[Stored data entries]
═══

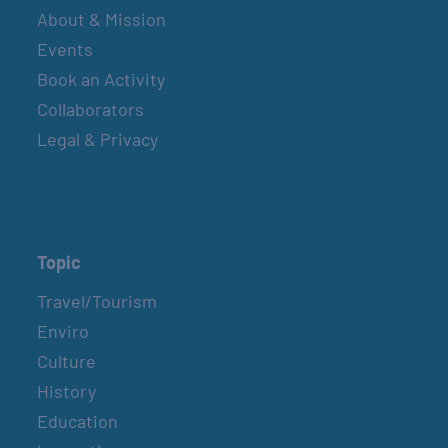
About & Mission
Events
Book an Activity
Collaborators
Legal & Privacy
Topic
Travel/Tourism
Enviro
Culture
History
Education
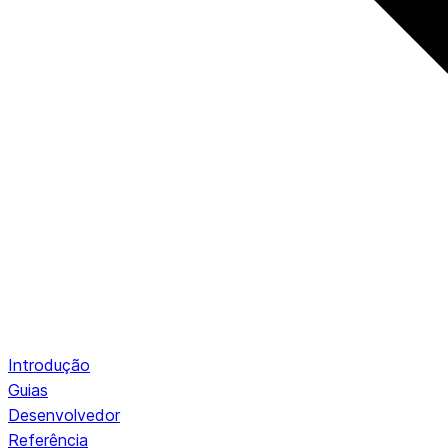
Introdução
Guias
Desenvolvedor
Referência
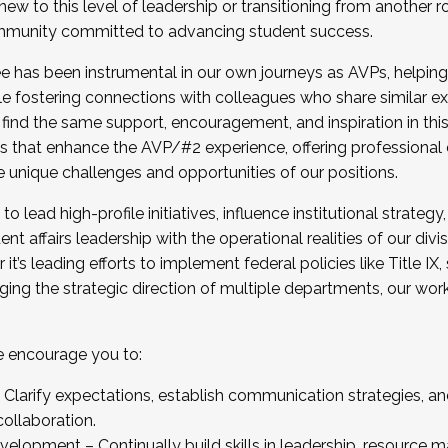
new to this level of leadership or transitioning from another r
munity committed to advancing student success.
has been instrumental in our own journeys as AVPs, helping
ting for the Fall 2025 Cohort . Interested in joining 
ile fostering connections with colleagues who share similar 
tion by December 5, 2025.
 find the same support, encouragement, and inspiration in thi
ives that enhance the AVP/#2 experience, offering professiona
e unique challenges and opportunities of our positions.
o lead high-profile initiatives, influence institutional strategy,
nt affairs leadership with the operational realities of our divi
t’s leading efforts to implement federal policies like Title 
ng the strategic direction of multiple departments, our work 
we encourage you to:
larify expectations, establish communication strategies, and
llaboration.
velopment – Continually build skills in leadership, resource 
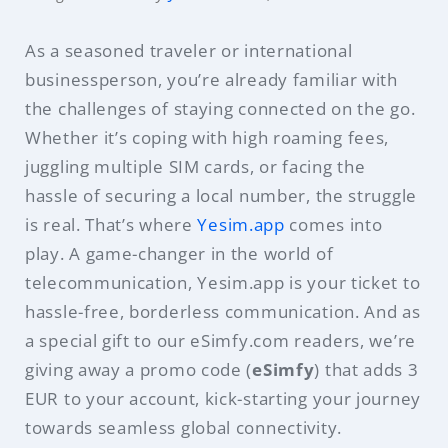
As a seasoned traveler or international
businessperson, you’re already familiar with
the challenges of staying connected on the go.
Whether it’s coping with high roaming fees,
juggling multiple SIM cards, or facing the
hassle of securing a local number, the struggle
is real. That’s where
Yesim.app
comes into
play. A game-changer in the world of
telecommunication, Yesim.app is your ticket to
hassle-free, borderless communication. And as
a special gift to our eSimfy.com readers, we’re
giving away a promo code (
eSimfy
) that adds 3
EUR to your account, kick-starting your journey
towards seamless global connectivity.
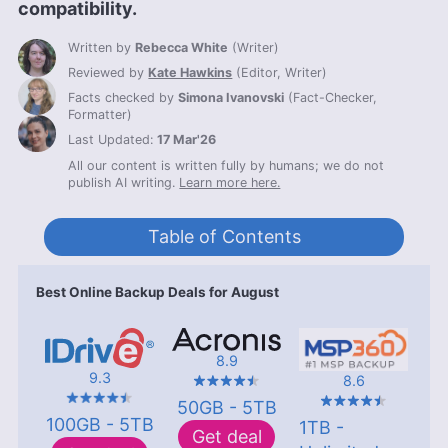
compatibility.
Written by
Rebecca White
(
Writer
)
Reviewed by
Kate Hawkins
(
Editor, Writer
)
Facts checked by
Simona Ivanovski
(
Fact-Checker,
Formatter
)
Last Updated:
17 Mar'26
All our content is written fully by humans; we do not
publish AI writing.
Learn more here.
Table of Contents
Best Online Backup Deals for August
8.9
9.3
8.6
50GB - 5TB
100GB - 5TB
1TB -
Get deal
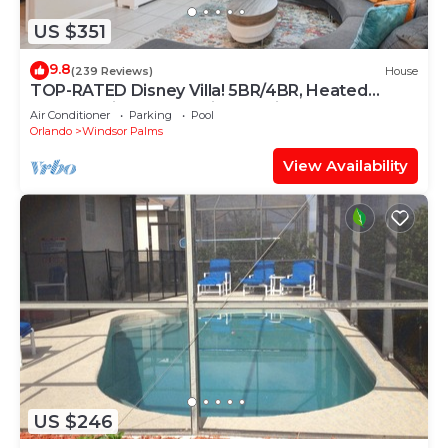
US $351
9.8
(239 Reviews)
House
TOP-RATED Disney Villa! 5BR/4BR, Heated
South-Facing Pool, 3 Miles to Disney
Air Conditioner
Parking
Pool
Orlando
Windsor Palms
View Availability
US $246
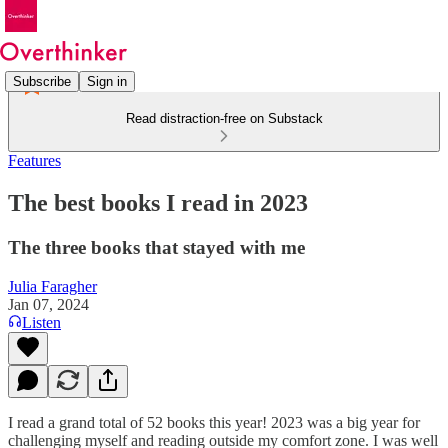
Subscribe
Sign in
Read distraction-free on Substack
Features
The best books I read in 2023
The three books that stayed with me
Julia Faragher
Jan 07, 2024
Listen
I read a grand total of 52 books this year! 2023 was a big year for
challenging myself and reading outside my comfort zone. I was well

═══

Every line above in which the word "free" occurs is to be copied.

Expected output:
hassle-free, borderless communication. And as
Read distraction-free on Substack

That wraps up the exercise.